(Beginning of Data in this exercise)

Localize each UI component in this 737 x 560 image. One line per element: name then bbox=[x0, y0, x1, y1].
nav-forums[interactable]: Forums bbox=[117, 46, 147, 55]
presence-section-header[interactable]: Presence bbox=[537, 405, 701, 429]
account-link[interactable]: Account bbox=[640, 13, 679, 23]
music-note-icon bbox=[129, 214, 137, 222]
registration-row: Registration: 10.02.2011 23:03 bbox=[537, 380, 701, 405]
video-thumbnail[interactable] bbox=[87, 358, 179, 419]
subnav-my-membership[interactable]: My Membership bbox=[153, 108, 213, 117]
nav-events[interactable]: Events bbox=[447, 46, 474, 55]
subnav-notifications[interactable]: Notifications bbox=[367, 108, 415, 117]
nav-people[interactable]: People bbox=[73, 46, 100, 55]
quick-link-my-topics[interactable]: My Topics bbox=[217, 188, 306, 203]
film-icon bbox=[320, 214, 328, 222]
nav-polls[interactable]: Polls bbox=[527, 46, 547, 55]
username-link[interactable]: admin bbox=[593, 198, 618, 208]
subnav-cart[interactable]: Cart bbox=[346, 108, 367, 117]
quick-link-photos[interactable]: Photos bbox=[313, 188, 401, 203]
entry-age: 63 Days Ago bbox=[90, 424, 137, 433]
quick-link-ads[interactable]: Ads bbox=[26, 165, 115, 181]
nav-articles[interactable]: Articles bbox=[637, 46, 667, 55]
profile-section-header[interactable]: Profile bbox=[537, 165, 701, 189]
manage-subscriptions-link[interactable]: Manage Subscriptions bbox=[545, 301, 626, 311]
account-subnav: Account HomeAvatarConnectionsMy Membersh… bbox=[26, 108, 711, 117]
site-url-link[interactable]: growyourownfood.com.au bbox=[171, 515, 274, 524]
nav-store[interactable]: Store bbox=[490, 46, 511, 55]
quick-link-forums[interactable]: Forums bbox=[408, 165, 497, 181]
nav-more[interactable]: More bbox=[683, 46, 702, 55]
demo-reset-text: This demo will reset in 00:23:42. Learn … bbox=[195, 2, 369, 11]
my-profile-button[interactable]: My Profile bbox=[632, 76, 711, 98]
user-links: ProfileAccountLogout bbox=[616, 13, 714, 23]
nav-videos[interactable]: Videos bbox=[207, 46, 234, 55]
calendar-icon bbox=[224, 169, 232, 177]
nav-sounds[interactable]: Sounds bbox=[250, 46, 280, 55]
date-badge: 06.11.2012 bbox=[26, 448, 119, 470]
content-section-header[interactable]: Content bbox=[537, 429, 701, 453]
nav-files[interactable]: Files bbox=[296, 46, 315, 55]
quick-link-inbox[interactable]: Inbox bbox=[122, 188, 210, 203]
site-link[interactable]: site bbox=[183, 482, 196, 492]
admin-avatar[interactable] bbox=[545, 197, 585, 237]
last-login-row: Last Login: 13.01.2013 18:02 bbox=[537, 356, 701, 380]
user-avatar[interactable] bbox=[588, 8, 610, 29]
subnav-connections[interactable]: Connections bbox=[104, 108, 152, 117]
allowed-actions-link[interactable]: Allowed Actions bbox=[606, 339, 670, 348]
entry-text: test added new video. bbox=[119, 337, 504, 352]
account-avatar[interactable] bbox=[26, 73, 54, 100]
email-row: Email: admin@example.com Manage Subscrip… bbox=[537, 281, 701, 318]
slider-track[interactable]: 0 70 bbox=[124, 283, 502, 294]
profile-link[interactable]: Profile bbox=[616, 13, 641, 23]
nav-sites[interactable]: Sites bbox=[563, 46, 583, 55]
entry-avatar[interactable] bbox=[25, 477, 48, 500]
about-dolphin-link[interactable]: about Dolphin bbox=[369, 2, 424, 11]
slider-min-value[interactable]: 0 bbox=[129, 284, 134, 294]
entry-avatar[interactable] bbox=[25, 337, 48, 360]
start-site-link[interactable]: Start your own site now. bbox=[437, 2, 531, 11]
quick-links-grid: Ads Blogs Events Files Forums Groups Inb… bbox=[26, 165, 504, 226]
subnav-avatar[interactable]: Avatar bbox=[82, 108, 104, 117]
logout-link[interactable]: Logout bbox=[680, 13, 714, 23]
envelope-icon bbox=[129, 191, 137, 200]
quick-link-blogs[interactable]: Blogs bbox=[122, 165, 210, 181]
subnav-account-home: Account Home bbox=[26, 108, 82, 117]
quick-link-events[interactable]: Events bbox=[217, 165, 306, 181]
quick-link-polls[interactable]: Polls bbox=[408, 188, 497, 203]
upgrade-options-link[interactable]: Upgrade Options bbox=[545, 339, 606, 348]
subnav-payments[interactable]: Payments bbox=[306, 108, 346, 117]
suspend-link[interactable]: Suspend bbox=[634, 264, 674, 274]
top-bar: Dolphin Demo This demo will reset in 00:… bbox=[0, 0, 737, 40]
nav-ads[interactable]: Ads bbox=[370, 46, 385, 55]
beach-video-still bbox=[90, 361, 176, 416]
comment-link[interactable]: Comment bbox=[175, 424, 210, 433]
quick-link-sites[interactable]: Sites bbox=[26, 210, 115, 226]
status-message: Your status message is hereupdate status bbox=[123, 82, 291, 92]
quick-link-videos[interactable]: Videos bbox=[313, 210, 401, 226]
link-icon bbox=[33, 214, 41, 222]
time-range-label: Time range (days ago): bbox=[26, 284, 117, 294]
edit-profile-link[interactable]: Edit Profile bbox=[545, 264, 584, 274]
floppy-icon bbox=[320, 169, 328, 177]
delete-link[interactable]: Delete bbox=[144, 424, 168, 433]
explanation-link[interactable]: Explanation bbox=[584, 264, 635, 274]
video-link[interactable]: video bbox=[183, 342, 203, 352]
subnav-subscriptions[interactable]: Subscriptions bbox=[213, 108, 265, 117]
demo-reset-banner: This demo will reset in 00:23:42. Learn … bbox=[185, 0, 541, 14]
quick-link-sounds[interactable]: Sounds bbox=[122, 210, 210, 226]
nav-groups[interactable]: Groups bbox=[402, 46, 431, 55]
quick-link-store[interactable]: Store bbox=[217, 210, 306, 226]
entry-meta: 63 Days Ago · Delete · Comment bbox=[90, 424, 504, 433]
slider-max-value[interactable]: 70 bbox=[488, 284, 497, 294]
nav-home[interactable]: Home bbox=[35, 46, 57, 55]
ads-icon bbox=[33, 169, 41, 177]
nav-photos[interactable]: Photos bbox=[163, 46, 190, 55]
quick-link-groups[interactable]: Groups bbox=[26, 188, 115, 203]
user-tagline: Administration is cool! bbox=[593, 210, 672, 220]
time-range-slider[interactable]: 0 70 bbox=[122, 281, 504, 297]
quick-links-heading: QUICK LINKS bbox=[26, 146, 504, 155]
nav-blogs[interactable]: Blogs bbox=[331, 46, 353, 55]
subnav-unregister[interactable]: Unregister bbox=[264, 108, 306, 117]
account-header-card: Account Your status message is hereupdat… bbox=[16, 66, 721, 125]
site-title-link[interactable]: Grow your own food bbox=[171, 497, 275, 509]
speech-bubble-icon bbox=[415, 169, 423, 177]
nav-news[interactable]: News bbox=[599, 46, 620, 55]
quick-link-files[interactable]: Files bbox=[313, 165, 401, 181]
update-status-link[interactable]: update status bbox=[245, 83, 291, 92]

(End of Data in this exercise)

Set down the whole listing exactly.

### Output:
Localize each UI component in this 737 x 560 image. One line per element: name then bbox=[x0, y0, x1, y1].
nav-forums[interactable]: Forums bbox=[117, 46, 147, 55]
presence-section-header[interactable]: Presence bbox=[537, 405, 701, 429]
account-link[interactable]: Account bbox=[640, 13, 679, 23]
music-note-icon bbox=[129, 214, 137, 222]
registration-row: Registration: 10.02.2011 23:03 bbox=[537, 380, 701, 405]
video-thumbnail[interactable] bbox=[87, 358, 179, 419]
subnav-my-membership[interactable]: My Membership bbox=[153, 108, 213, 117]
nav-events[interactable]: Events bbox=[447, 46, 474, 55]
subnav-notifications[interactable]: Notifications bbox=[367, 108, 415, 117]
nav-people[interactable]: People bbox=[73, 46, 100, 55]
quick-link-my-topics[interactable]: My Topics bbox=[217, 188, 306, 203]
film-icon bbox=[320, 214, 328, 222]
nav-polls[interactable]: Polls bbox=[527, 46, 547, 55]
username-link[interactable]: admin bbox=[593, 198, 618, 208]
subnav-cart[interactable]: Cart bbox=[346, 108, 367, 117]
quick-link-photos[interactable]: Photos bbox=[313, 188, 401, 203]
entry-age: 63 Days Ago bbox=[90, 424, 137, 433]
quick-link-ads[interactable]: Ads bbox=[26, 165, 115, 181]
nav-articles[interactable]: Articles bbox=[637, 46, 667, 55]
profile-section-header[interactable]: Profile bbox=[537, 165, 701, 189]
manage-subscriptions-link[interactable]: Manage Subscriptions bbox=[545, 301, 626, 311]
account-subnav: Account HomeAvatarConnectionsMy Membersh… bbox=[26, 108, 711, 117]
site-url-link[interactable]: growyourownfood.com.au bbox=[171, 515, 274, 524]
nav-store[interactable]: Store bbox=[490, 46, 511, 55]
quick-link-forums[interactable]: Forums bbox=[408, 165, 497, 181]
nav-more[interactable]: More bbox=[683, 46, 702, 55]
demo-reset-text: This demo will reset in 00:23:42. Learn … bbox=[195, 2, 369, 11]
my-profile-button[interactable]: My Profile bbox=[632, 76, 711, 98]
user-links: ProfileAccountLogout bbox=[616, 13, 714, 23]
nav-videos[interactable]: Videos bbox=[207, 46, 234, 55]
calendar-icon bbox=[224, 169, 232, 177]
nav-sounds[interactable]: Sounds bbox=[250, 46, 280, 55]
date-badge: 06.11.2012 bbox=[26, 448, 119, 470]
content-section-header[interactable]: Content bbox=[537, 429, 701, 453]
nav-files[interactable]: Files bbox=[296, 46, 315, 55]
quick-link-inbox[interactable]: Inbox bbox=[122, 188, 210, 203]
site-link[interactable]: site bbox=[183, 482, 196, 492]
admin-avatar[interactable] bbox=[545, 197, 585, 237]
last-login-row: Last Login: 13.01.2013 18:02 bbox=[537, 356, 701, 380]
user-avatar[interactable] bbox=[588, 8, 610, 29]
subnav-connections[interactable]: Connections bbox=[104, 108, 152, 117]
allowed-actions-link[interactable]: Allowed Actions bbox=[606, 339, 670, 348]
entry-text: test added new video. bbox=[119, 337, 504, 352]
account-avatar[interactable] bbox=[26, 73, 54, 100]
email-row: Email: admin@example.com Manage Subscrip… bbox=[537, 281, 701, 318]
slider-track[interactable]: 0 70 bbox=[124, 283, 502, 294]
profile-link[interactable]: Profile bbox=[616, 13, 641, 23]
nav-sites[interactable]: Sites bbox=[563, 46, 583, 55]
entry-avatar[interactable] bbox=[25, 477, 48, 500]
about-dolphin-link[interactable]: about Dolphin bbox=[369, 2, 424, 11]
slider-min-value[interactable]: 0 bbox=[129, 284, 134, 294]
entry-avatar[interactable] bbox=[25, 337, 48, 360]
start-site-link[interactable]: Start your own site now. bbox=[437, 2, 531, 11]
quick-links-grid: Ads Blogs Events Files Forums Groups Inb… bbox=[26, 165, 504, 226]
subnav-avatar[interactable]: Avatar bbox=[82, 108, 104, 117]
logout-link[interactable]: Logout bbox=[680, 13, 714, 23]
envelope-icon bbox=[129, 191, 137, 200]
quick-link-blogs[interactable]: Blogs bbox=[122, 165, 210, 181]
subnav-account-home: Account Home bbox=[26, 108, 82, 117]
quick-link-events[interactable]: Events bbox=[217, 165, 306, 181]
quick-link-polls[interactable]: Polls bbox=[408, 188, 497, 203]
upgrade-options-link[interactable]: Upgrade Options bbox=[545, 339, 606, 348]
subnav-payments[interactable]: Payments bbox=[306, 108, 346, 117]
suspend-link[interactable]: Suspend bbox=[634, 264, 674, 274]
top-bar: Dolphin Demo This demo will reset in 00:… bbox=[0, 0, 737, 40]
nav-ads[interactable]: Ads bbox=[370, 46, 385, 55]
beach-video-still bbox=[90, 361, 176, 416]
comment-link[interactable]: Comment bbox=[175, 424, 210, 433]
quick-link-sites[interactable]: Sites bbox=[26, 210, 115, 226]
status-message: Your status message is hereupdate status bbox=[123, 82, 291, 92]
quick-link-videos[interactable]: Videos bbox=[313, 210, 401, 226]
link-icon bbox=[33, 214, 41, 222]
time-range-label: Time range (days ago): bbox=[26, 284, 117, 294]
edit-profile-link[interactable]: Edit Profile bbox=[545, 264, 584, 274]
floppy-icon bbox=[320, 169, 328, 177]
delete-link[interactable]: Delete bbox=[144, 424, 168, 433]
explanation-link[interactable]: Explanation bbox=[584, 264, 635, 274]
video-link[interactable]: video bbox=[183, 342, 203, 352]
subnav-subscriptions[interactable]: Subscriptions bbox=[213, 108, 265, 117]
demo-reset-banner: This demo will reset in 00:23:42. Learn … bbox=[185, 0, 541, 14]
quick-link-sounds[interactable]: Sounds bbox=[122, 210, 210, 226]
nav-groups[interactable]: Groups bbox=[402, 46, 431, 55]
quick-link-store[interactable]: Store bbox=[217, 210, 306, 226]
entry-meta: 63 Days Ago · Delete · Comment bbox=[90, 424, 504, 433]
slider-max-value[interactable]: 70 bbox=[488, 284, 497, 294]
nav-home[interactable]: Home bbox=[35, 46, 57, 55]
ads-icon bbox=[33, 169, 41, 177]
nav-photos[interactable]: Photos bbox=[163, 46, 190, 55]
quick-link-groups[interactable]: Groups bbox=[26, 188, 115, 203]
user-tagline: Administration is cool! bbox=[593, 210, 672, 220]
time-range-slider[interactable]: 0 70 bbox=[122, 281, 504, 297]
quick-links-heading: QUICK LINKS bbox=[26, 146, 504, 155]
nav-blogs[interactable]: Blogs bbox=[331, 46, 353, 55]
subnav-unregister[interactable]: Unregister bbox=[264, 108, 306, 117]
account-header-card: Account Your status message is hereupdat… bbox=[16, 66, 721, 125]
site-title-link[interactable]: Grow your own food bbox=[171, 497, 275, 509]
speech-bubble-icon bbox=[415, 169, 423, 177]
nav-news[interactable]: News bbox=[599, 46, 620, 55]
quick-link-files[interactable]: Files bbox=[313, 165, 401, 181]
update-status-link[interactable]: update status bbox=[245, 83, 291, 92]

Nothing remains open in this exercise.